Maximizing Your Team's Potential
Charlie Brown said, “Potential is man’s greatest burden.” Charles Shultz’ insight also is applicable to kitchen and bath showroom owners whose fundamental roles include putting their team members in the best position to succeed. Top performers are not necessarily those with the most experience or highest credentials. The rainmakers in organizations are those team members with the ability to learn and grow faster than their peers, writes Robert Glazer in his new book, Elevate Your Team: Empower Your Team To Reach Their Full Potential and Build a Business That Builds Leaders.
Glazer claims there are four areas where top performers excel. The first is a team member’s recognition of who they are, what they want and their core values. The second trait is the ability to think, learn, plan, and execute. Physical wellbeing is third and that includes health and physical performance. The last trait is an emotional mindset or how well someone reacts to change, the quality of their relationships and their emotional compass.

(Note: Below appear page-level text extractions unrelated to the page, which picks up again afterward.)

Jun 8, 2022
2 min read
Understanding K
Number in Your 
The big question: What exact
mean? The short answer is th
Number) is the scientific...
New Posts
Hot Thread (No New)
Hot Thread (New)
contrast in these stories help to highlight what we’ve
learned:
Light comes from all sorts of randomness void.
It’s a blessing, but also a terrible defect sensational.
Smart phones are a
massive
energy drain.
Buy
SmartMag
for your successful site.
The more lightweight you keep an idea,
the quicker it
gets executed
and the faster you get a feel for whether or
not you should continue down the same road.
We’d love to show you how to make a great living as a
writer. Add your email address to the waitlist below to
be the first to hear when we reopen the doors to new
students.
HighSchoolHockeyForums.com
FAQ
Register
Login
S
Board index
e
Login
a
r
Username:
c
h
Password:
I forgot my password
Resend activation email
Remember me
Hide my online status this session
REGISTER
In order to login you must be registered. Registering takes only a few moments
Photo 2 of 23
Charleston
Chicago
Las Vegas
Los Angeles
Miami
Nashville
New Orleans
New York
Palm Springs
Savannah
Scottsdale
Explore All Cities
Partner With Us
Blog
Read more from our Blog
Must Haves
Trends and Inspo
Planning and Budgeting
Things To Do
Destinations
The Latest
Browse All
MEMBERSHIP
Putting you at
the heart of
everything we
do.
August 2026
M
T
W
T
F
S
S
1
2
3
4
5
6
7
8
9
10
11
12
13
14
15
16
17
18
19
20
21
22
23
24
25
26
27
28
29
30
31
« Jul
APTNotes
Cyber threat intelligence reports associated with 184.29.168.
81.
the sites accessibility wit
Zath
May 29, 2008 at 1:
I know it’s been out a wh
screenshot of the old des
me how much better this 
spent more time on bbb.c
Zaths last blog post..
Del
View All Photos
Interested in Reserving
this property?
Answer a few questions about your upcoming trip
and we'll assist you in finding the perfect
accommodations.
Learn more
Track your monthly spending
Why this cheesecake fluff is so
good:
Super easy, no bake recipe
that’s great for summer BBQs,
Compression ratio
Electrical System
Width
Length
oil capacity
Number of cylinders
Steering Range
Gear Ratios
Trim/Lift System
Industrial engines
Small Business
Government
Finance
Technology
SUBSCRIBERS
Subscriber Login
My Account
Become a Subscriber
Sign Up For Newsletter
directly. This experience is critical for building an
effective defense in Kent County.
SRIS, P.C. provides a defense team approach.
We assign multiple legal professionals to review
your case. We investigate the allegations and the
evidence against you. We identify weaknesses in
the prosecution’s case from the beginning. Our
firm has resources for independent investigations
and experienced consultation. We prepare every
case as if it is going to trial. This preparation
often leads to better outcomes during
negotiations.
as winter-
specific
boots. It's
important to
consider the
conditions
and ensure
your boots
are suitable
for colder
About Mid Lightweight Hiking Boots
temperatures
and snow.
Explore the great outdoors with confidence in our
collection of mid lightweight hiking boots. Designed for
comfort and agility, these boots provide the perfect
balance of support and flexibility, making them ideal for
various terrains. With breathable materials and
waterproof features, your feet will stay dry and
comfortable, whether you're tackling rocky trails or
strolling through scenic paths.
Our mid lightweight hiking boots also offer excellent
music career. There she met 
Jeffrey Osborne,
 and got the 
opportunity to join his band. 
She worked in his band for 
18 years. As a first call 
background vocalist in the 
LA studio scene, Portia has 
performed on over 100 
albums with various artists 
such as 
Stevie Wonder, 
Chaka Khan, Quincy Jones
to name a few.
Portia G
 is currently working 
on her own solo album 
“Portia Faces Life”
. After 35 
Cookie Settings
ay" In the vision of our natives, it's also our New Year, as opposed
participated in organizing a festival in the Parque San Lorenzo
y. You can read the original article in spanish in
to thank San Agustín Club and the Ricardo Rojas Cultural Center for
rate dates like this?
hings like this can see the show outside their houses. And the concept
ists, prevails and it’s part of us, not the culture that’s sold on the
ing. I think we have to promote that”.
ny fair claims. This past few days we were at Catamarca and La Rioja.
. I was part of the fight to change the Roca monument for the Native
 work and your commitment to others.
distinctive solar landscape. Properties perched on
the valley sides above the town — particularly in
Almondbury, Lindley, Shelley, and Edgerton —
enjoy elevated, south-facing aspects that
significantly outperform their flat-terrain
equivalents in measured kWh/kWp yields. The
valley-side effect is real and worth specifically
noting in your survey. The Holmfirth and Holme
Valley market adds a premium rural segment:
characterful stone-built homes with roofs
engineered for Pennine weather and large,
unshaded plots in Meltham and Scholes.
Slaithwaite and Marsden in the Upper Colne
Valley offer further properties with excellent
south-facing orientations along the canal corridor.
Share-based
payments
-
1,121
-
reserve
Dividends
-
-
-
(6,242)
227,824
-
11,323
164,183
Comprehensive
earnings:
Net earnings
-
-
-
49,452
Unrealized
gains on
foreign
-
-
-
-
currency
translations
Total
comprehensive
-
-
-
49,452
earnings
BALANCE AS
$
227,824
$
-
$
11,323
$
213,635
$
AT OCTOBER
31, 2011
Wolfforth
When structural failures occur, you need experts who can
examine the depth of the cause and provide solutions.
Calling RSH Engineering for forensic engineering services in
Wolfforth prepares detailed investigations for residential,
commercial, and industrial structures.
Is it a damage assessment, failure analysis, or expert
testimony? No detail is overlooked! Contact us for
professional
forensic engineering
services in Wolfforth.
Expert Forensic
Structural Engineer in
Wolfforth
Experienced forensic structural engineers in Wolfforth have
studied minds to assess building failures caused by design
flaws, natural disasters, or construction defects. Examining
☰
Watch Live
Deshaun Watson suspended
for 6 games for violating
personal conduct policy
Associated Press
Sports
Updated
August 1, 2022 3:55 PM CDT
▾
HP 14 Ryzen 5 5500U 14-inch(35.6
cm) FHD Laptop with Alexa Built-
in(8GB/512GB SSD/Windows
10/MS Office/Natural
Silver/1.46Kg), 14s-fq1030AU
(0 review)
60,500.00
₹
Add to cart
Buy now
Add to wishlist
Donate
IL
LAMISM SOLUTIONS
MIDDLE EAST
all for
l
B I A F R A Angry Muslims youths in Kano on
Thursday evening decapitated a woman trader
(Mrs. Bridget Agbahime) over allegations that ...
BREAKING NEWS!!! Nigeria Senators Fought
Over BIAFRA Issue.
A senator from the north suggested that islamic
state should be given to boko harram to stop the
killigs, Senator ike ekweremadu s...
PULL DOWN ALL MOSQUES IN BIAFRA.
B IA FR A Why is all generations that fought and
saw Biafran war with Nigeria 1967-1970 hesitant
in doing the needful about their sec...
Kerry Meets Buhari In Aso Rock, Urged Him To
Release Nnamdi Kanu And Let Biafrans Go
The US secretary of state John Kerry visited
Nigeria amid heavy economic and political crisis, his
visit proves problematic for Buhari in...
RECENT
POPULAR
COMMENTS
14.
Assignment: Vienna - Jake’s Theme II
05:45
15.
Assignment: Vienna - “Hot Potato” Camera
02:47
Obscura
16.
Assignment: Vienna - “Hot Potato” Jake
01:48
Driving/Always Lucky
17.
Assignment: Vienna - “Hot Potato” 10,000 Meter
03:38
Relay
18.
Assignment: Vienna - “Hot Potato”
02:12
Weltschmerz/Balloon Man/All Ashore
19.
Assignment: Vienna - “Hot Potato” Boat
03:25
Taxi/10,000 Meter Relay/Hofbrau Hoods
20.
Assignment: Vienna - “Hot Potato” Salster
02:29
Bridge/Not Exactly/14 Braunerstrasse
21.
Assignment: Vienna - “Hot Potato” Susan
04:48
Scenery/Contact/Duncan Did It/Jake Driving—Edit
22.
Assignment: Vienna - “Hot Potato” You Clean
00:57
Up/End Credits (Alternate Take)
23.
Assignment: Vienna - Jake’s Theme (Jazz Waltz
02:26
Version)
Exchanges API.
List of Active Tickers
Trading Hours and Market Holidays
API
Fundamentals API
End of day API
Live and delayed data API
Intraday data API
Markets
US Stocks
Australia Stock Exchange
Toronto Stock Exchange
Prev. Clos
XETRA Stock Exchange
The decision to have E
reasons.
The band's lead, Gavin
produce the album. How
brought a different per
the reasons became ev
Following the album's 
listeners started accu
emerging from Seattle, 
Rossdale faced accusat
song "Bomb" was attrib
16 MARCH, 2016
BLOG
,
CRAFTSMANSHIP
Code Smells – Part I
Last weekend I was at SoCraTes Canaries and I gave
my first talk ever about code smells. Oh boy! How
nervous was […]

It's easy for a business owner to tell their teams to work smarter not harder. It’s much more difficult to teach them how to achieve that goal. One is to lead by example. If you are in the showroom seven days a week, 10 to 12 hours a day, what message does that send to your team? A valuable lesson learned from COVID, is that it is in everyone’s best interest to provide team members with flexibility of where and when they work within reason. Owners found that their team would meet their goals and deadlines even if they did not physically appear in the showroom 40 hours a week. Team members should be recognized and rewarded for performance not the number of hours clocked.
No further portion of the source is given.